-- RECORDS TO USE follows --
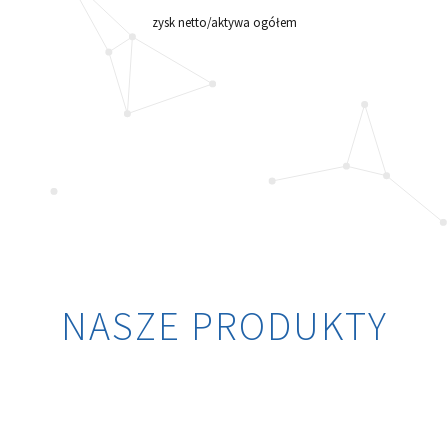
zysk netto/aktywa ogółem
NASZE PRODUKTY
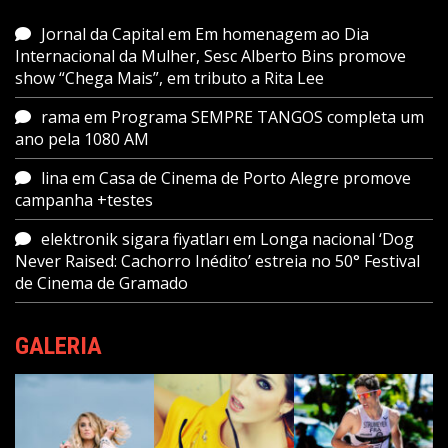
Jornal da Capital
em
Em homenagem ao Dia
Internacional da Mulher, Sesc Alberto Bins promove
show “Chega Mais”, em tributo a Rita Lee
rama
em
Programa SEMPRE TANGOS completa um
ano pela 1080 AM
lina
em
Casa de Cinema de Porto Alegre promove
campanha +testes
elektronik sigara fiyatları
em
Longa nacional ‘Dog
Never Raised: Cachorro Inédito’ estreia no 50° Festival
de Cinema de Gramado
GALERIA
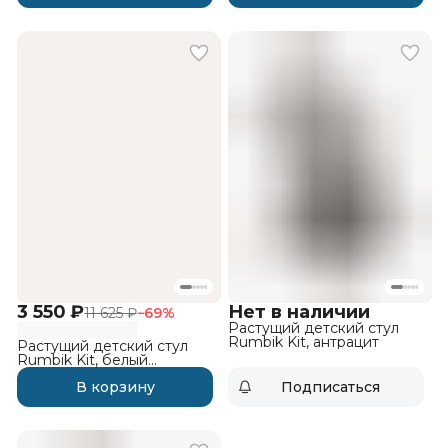
3 550 ₽
Нет в наличии
11 625 ₽
−
69
%
Растущий детский стул
Rumbik Kit, антрацит
Растущий детский стул
Rumbik Kit, белый
ламинированный
В корзину
Подписаться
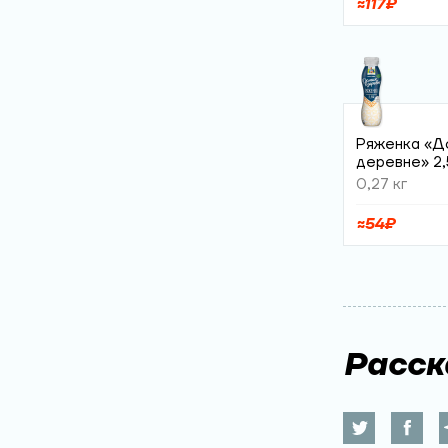
≈
117
₽
Ряженка «Д
деревне» 2
0,27 кг
≈
54
₽
Расск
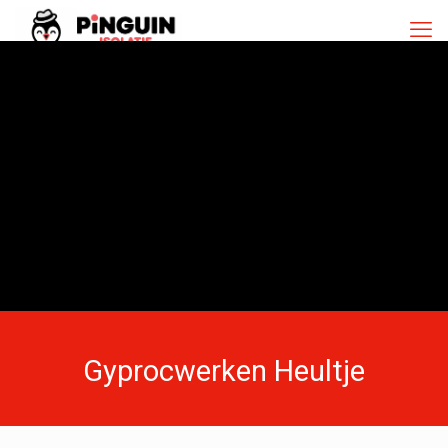
Gyprocwerken Heultje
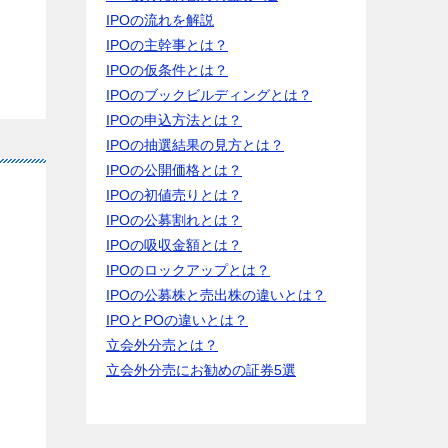
IPOの流れを解説
IPOの主幹事とは？
IPOの仮条件とは？
IPOのブックビルディングとは？
IPOの申込方法とは？
IPOの抽選結果の見方とは？
IPOの公開価格とは？
IPOの初値売りとは？
IPOの公募割れとは？
IPOの吸収金額とは？
IPOのロックアップとは？
IPOの公募株と売出株の違いとは？
IPOとPOの違いとは？
立会外分売とは？
立会外分売にお勧めの証券5選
-- RECORDS TO USE concluded --
--- DIRECTIONS FOR THIS TASK ---
Scan the data above for the string "Rumbik" and copy each line where it appears.

--- SOLVED EXERCISE ---
Rumbik Kit, антрацит
Rumbik Kit, белый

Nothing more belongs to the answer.